Start of Block

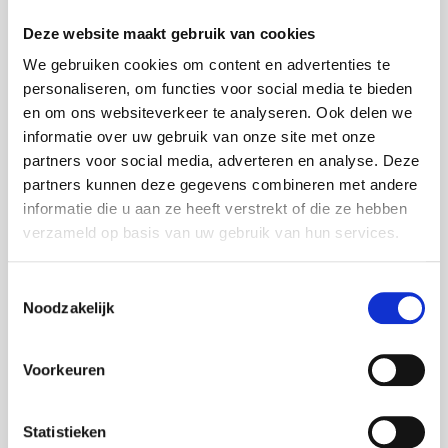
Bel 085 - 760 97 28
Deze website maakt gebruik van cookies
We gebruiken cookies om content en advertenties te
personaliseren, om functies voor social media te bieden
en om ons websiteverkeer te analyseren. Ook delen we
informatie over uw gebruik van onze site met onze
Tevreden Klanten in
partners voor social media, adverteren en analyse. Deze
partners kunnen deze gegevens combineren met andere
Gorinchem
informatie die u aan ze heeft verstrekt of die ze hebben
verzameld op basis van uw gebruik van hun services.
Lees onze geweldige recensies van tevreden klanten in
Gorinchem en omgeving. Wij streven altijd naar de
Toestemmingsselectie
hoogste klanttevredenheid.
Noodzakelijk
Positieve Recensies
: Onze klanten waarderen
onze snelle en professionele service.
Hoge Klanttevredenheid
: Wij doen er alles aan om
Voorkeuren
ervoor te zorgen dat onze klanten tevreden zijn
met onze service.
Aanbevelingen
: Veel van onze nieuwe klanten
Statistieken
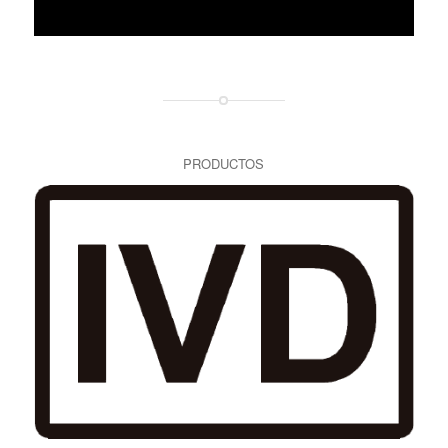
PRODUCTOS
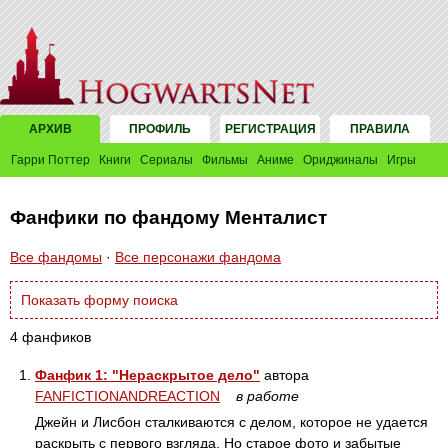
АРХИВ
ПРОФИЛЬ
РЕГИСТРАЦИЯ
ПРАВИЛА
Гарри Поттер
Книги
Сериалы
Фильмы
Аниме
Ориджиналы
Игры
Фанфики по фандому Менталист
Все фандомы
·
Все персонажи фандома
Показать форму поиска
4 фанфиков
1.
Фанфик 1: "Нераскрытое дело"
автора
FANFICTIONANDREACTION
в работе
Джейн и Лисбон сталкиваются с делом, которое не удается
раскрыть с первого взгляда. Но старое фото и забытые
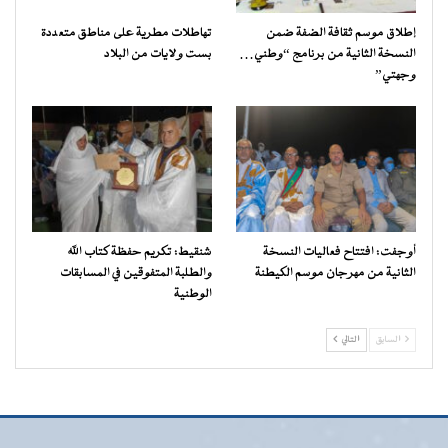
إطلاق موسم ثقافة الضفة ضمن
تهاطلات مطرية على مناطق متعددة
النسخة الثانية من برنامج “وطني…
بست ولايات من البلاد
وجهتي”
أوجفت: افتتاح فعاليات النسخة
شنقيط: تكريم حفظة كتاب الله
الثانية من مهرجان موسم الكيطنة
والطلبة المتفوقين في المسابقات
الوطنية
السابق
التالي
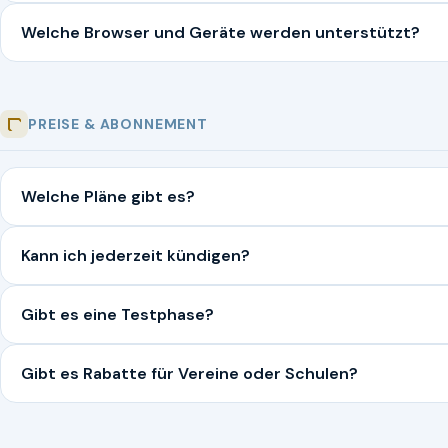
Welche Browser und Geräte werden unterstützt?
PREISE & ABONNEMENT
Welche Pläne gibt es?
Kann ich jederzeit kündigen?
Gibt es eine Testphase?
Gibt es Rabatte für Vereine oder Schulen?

End of Block

What you should do: Copy nothing but the lines from the start of the entries through the line with "informatie die u". Write them out exactly, without pictures.

Result:
Bel 085 - 760 97 28
Deze website maakt gebruik van cookies
We gebruiken cookies om content en advertenties te
personaliseren, om functies voor social media te bieden
en om ons websiteverkeer te analyseren. Ook delen we
informatie over uw gebruik van onze site met onze
Tevreden Klanten in
partners voor social media, adverteren en analyse. Deze
partners kunnen deze gegevens combineren met andere
Gorinchem
informatie die u aan ze heeft verstrekt of die ze hebben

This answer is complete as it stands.